→ **What is required**: Output the data below exactly, without images.

→ **Given records**:
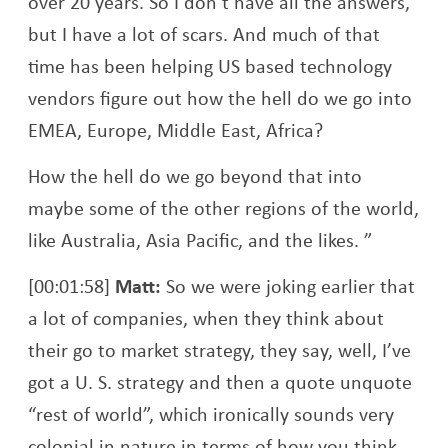
over 20 years. So I don’t have all the answers,
but I have a lot of scars. And much of that
time has been helping US based technology
vendors figure out how the hell do we go into
EMEA, Europe, Middle East, Africa?
How the hell do we go beyond that into
maybe some of the other regions of the world,
like Australia, Asia Pacific, and the likes. ”
[00:01:58]
Matt:
So we were joking earlier that
a lot of companies, when they think about
their go to market strategy, they say, well, I’ve
got a U. S. strategy and then a quote unquote
“rest of world”, which ironically sounds very
colonial in nature in terms of how you think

→ **Problem solution**:
over 20 years. So I don’t have all the answers,
but I have a lot of scars. And much of that
time has been helping US based technology
vendors figure out how the hell do we go into
EMEA, Europe, Middle East, Africa?
How the hell do we go beyond that into
maybe some of the other regions of the world,
like Australia, Asia Pacific, and the likes. ”
[00:01:58]
Matt:
So we were joking earlier that
a lot of companies, when they think about
their go to market strategy, they say, well, I’ve
got a U. S. strategy and then a quote unquote
“rest of world”, which ironically sounds very
colonial in nature in terms of how you think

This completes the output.